Research Groups & Major Externally Funded Projects
We host five research groups and one major five-year project funded by external bodies; all are international leaders in their specialist fields.
The International Migration Institute (IMI), which was founded at ODID in 2006, ceased operating as an independent research group at the end of August 2017. You can access the institute's research outputs via www.imi.ox.ac.uk.
The International Growth Centre (IGC) aims to promote sustainable growth in developing countries by providing demand-led policy advice based on frontier research.
The Technology and Management Centre for Development (TMCD) aims to address some of the most important issues related to technology and management facing public and private policy-makers. The Centre also serves as a global nerve centre for cutting-edge, interdisciplinary research into the applications of technology and management in and for the developing world.
The purpose of the Refugee Studies Centre (RSC) is to build knowledge and understanding of the causes and effects of forced migration in order to help improve the lives of some of the world’s most vulnerable people. It was founded in 1982.

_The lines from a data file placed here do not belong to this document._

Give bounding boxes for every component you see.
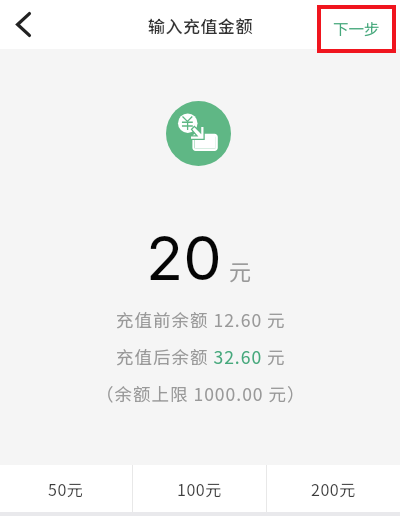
button[interactable]: 200元 [267,465,400,512]
staticText: 输入充值金额 [148,13,253,38]
staticText: 100元 [177,477,222,500]
staticText: 充值后余额 32.60 元 [116,344,286,369]
staticText: 200元 [311,477,356,500]
staticText: 20 [146,221,222,295]
button[interactable]: 下一步 [317,5,396,53]
button[interactable]: 100元 [133,465,266,512]
staticText: （余额上限 1000.00 元） [96,381,306,406]
staticText: 50元 [48,477,84,500]
staticText: 元 [229,254,252,286]
staticText: 充值前余额 12.60 元 [116,307,286,332]
button[interactable]: 50元 [0,465,132,512]
staticText: 下一步 [333,17,380,39]
button[interactable]: Back [0,0,46,49]
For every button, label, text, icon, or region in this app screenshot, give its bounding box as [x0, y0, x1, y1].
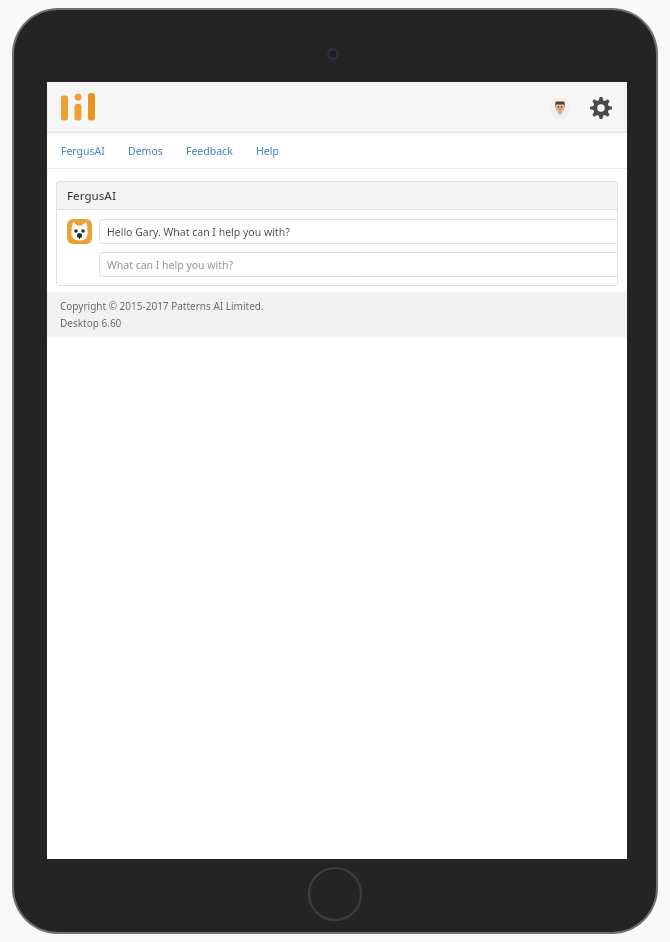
staticText: Copyright © 2015-2017 Patterns AI Limite… — [60, 299, 264, 313]
staticText: Desktop 6.60 — [60, 316, 122, 330]
staticText: FergusAI — [67, 188, 116, 204]
button[interactable]: Fergus avatar — [67, 219, 92, 244]
staticText: Help — [256, 144, 279, 158]
button[interactable]: FergusAI — [61, 140, 105, 162]
button[interactable]: Demos — [128, 140, 163, 162]
staticText: What can I help you with? — [107, 258, 234, 272]
staticText: FergusAI — [61, 144, 105, 158]
staticText: Demos — [128, 144, 163, 158]
button[interactable]: Settings — [589, 96, 613, 120]
button[interactable]: Feedback — [186, 140, 233, 162]
button[interactable]: Account — [549, 97, 571, 119]
button[interactable]: What can I help you with? — [99, 252, 618, 277]
staticText: Hello Gary. What can I help you with? — [107, 225, 290, 239]
staticText: Feedback — [186, 144, 233, 158]
button[interactable]: FergusAI logo — [61, 93, 95, 123]
button[interactable]: Hello Gary. What can I help you with? — [99, 219, 618, 244]
button[interactable]: Help — [256, 140, 279, 162]
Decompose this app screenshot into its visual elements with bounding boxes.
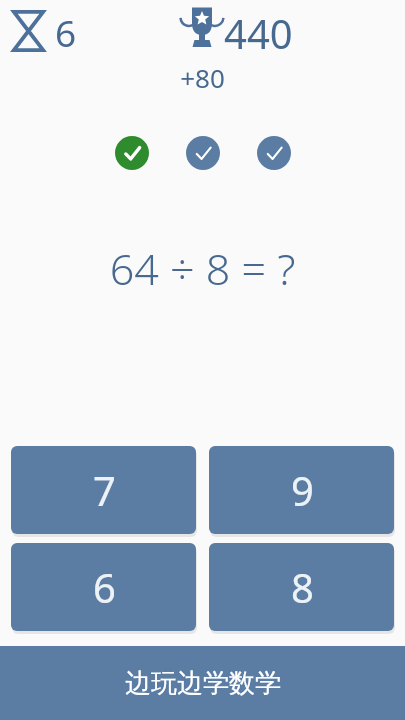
button[interactable]: Answered correctly	[257, 136, 291, 170]
button[interactable]: Answered correctly	[186, 136, 220, 170]
button[interactable]: 9	[209, 446, 394, 534]
button[interactable]: 边玩边学数学	[0, 646, 405, 720]
button[interactable]: 6	[11, 543, 196, 631]
button[interactable]: Answered correctly	[115, 136, 149, 170]
button[interactable]: Lives remaining	[12, 10, 45, 52]
staticText: 7	[93, 463, 116, 517]
staticText: 边玩边学数学	[125, 667, 281, 700]
staticText: 6	[93, 560, 116, 614]
staticText: 8	[291, 560, 314, 614]
staticText: 440	[224, 6, 293, 60]
staticText: 6	[55, 7, 77, 57]
staticText: 9	[291, 463, 314, 517]
button[interactable]: 7	[11, 446, 196, 534]
button[interactable]: Score trophy	[177, 5, 227, 55]
staticText: 64 ÷ 8 = ?	[0, 239, 405, 298]
button[interactable]: 8	[209, 543, 394, 631]
staticText: +80	[0, 60, 405, 95]
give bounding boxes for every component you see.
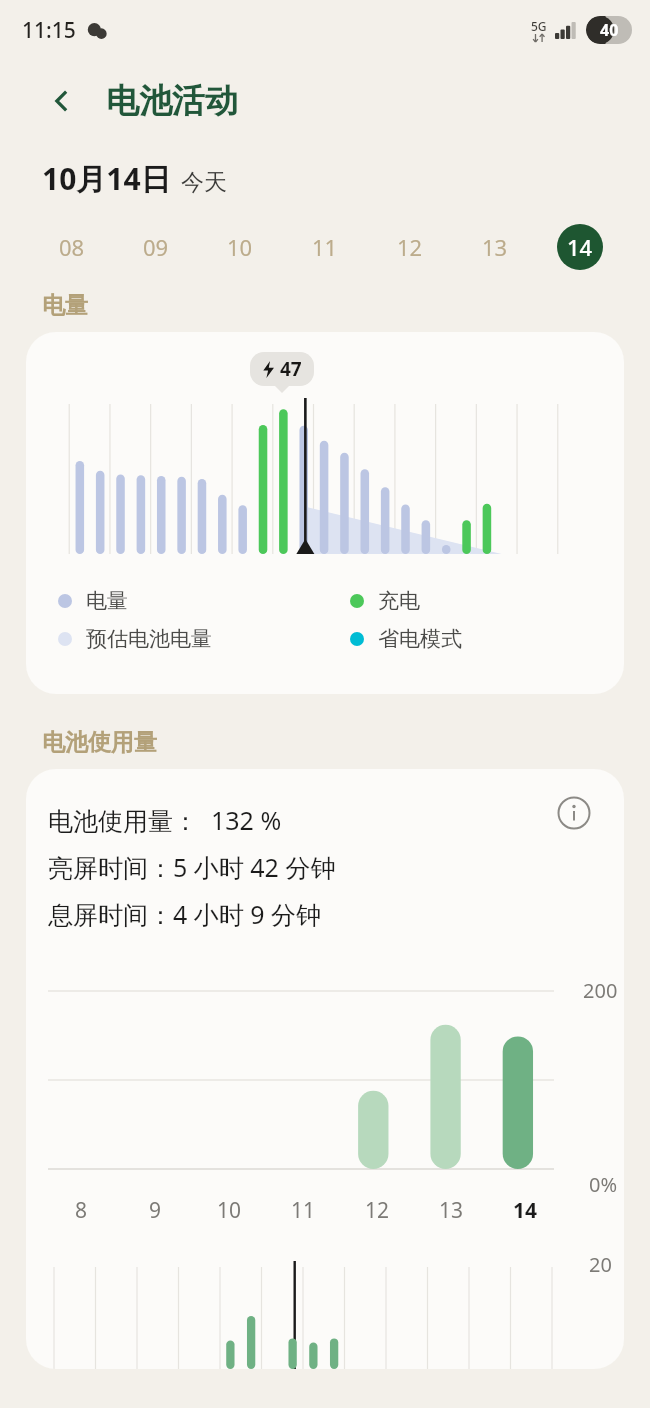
staticText: 12	[365, 1196, 390, 1225]
button[interactable]: 14	[537, 221, 622, 273]
staticText: 10	[217, 1196, 242, 1225]
staticText: 预估电池电量	[86, 626, 212, 652]
staticText: 10月14日	[42, 158, 171, 199]
staticText: 电池活动	[106, 80, 238, 122]
staticText: 8	[75, 1196, 88, 1225]
staticText: 200	[583, 977, 618, 1004]
staticText: 充电	[378, 588, 420, 614]
button[interactable]: 返回	[40, 79, 84, 123]
staticText: 47	[280, 356, 302, 382]
staticText: 电池使用量	[42, 728, 157, 757]
staticText: 电量	[86, 588, 128, 614]
staticText: 息屏时间：4 小时 9 分钟	[48, 897, 322, 931]
button[interactable]: 47	[26, 332, 624, 694]
staticText: 今天	[181, 168, 227, 197]
button[interactable]: 08	[30, 221, 114, 273]
staticText: 14	[513, 1196, 538, 1225]
staticText: 5G	[531, 18, 547, 34]
button[interactable]: 11	[282, 221, 367, 273]
staticText: 09	[143, 232, 169, 262]
staticText: 电池使用量： 132 %	[48, 803, 282, 837]
button[interactable]: 信息	[552, 791, 596, 835]
staticText: 9	[149, 1196, 162, 1225]
staticText: 10	[227, 232, 253, 262]
staticText: 20	[589, 1251, 612, 1278]
staticText: 13	[439, 1196, 464, 1225]
staticText: 电量	[42, 291, 88, 320]
button[interactable]: 12	[367, 221, 452, 273]
staticText: 11	[291, 1196, 316, 1225]
staticText: 13	[482, 232, 508, 262]
staticText: 亮屏时间：5 小时 42 分钟	[48, 850, 336, 884]
staticText: 08	[59, 232, 85, 262]
staticText: 14	[567, 232, 593, 262]
button[interactable]: 电池使用量： 132 %	[26, 769, 624, 1369]
staticText: 省电模式	[378, 626, 462, 652]
staticText: 40	[600, 19, 619, 41]
button[interactable]: 13	[452, 221, 537, 273]
button[interactable]: 10	[198, 221, 282, 273]
button[interactable]: 09	[114, 221, 198, 273]
staticText: 0%	[589, 1171, 618, 1198]
staticText: 11	[312, 232, 338, 262]
staticText: 12	[397, 232, 423, 262]
staticText: 11:15	[22, 16, 76, 45]
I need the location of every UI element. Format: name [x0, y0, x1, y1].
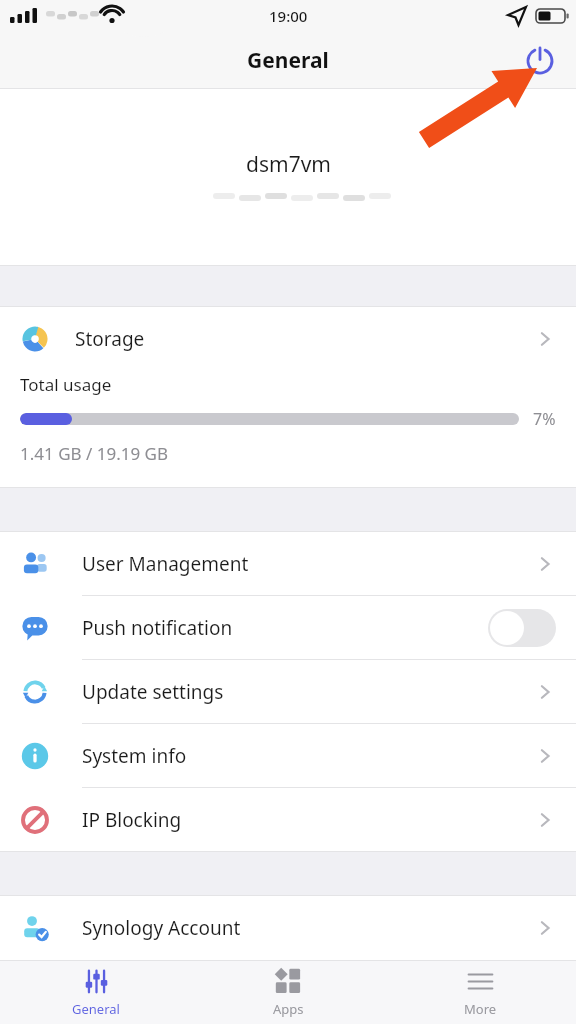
- staticText: Push notification: [82, 615, 233, 641]
- button[interactable]: General: [0, 961, 192, 1024]
- staticText: 19:00: [269, 6, 308, 26]
- button[interactable]: Push notification toggle: [488, 609, 556, 647]
- button[interactable]: IP Blocking: [0, 788, 576, 851]
- staticText: System info: [82, 743, 187, 769]
- staticText: Update settings: [82, 679, 224, 705]
- staticText: 7%: [533, 408, 556, 430]
- button[interactable]: System info: [0, 724, 576, 787]
- staticText: Synology Account: [82, 915, 241, 941]
- staticText: dsm7vm: [246, 150, 331, 179]
- staticText: More: [464, 1000, 497, 1018]
- button[interactable]: User Management: [0, 532, 576, 595]
- button[interactable]: Apps: [192, 961, 384, 1024]
- button[interactable]: More: [384, 961, 576, 1024]
- staticText: IP Blocking: [82, 807, 182, 833]
- button[interactable]: Storage: [0, 307, 576, 371]
- staticText: Total usage: [20, 373, 112, 396]
- button[interactable]: Power: [518, 39, 562, 83]
- button[interactable]: Synology Account: [0, 896, 576, 959]
- staticText: User Management: [82, 551, 249, 577]
- staticText: Apps: [273, 1000, 304, 1018]
- button[interactable]: Update settings: [0, 660, 576, 723]
- staticText: General: [247, 46, 329, 75]
- button[interactable]: Push notification: [0, 596, 576, 659]
- staticText: Storage: [75, 326, 145, 352]
- staticText: General: [72, 1000, 120, 1018]
- staticText: 1.41 GB / 19.19 GB: [20, 442, 169, 465]
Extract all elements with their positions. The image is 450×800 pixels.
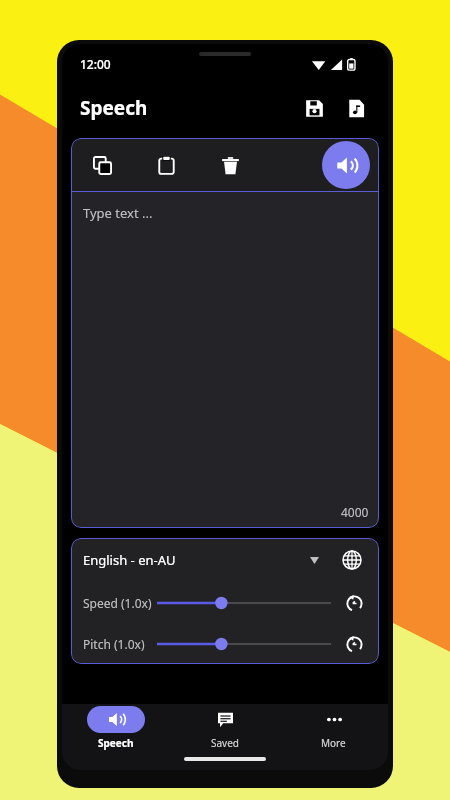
button[interactable]: Type text ... (71, 192, 379, 528)
staticText: Pitch (1.0x) (83, 636, 145, 652)
button[interactable]: More (279, 704, 388, 752)
button[interactable]: Save (296, 90, 332, 126)
button[interactable]: Audio file (338, 90, 374, 126)
button[interactable]: Language (335, 543, 369, 577)
staticText: Saved (211, 736, 239, 750)
button[interactable]: Paste (149, 148, 183, 182)
button[interactable] (157, 589, 331, 617)
staticText: 12:00 (80, 56, 111, 72)
button[interactable]: Reset (339, 629, 369, 659)
staticText: More (321, 736, 346, 750)
staticText: English - en-AU (83, 551, 176, 569)
button[interactable]: Copy (85, 148, 119, 182)
button[interactable]: Delete (213, 148, 247, 182)
staticText: Speed (1.0x) (83, 595, 152, 611)
staticText: Speech (80, 95, 148, 121)
button[interactable]: Saved (170, 704, 279, 752)
button[interactable]: English - en-AU (83, 538, 335, 582)
staticText: Type text ... (83, 204, 153, 222)
staticText: 4000 (341, 504, 369, 520)
button[interactable]: Speech (62, 704, 170, 752)
button[interactable] (157, 630, 331, 658)
button[interactable]: Reset (339, 588, 369, 618)
staticText: Speech (98, 736, 134, 750)
button[interactable]: Speak (322, 141, 370, 189)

Young Lives is an innovative long-term international research project investigating the changing nature of childhood poverty.
The Oxford Poverty and Human Development Initiative (OPHI) is an economic research centre that aims to build a more systematic methodological and economic framework for reducing poverty, grounded in people's experiences and values.
Changing Structures of Islamic Authority and Consequences for Social Change (CSIA) is a five-year research project that brings together Islamic textual scholars, ethnographers and survey specialists to map the competing theological positions of today’s leading Islamic authorities, to examine their real-life consequences, and to explore why young Muslims follow one authority over another.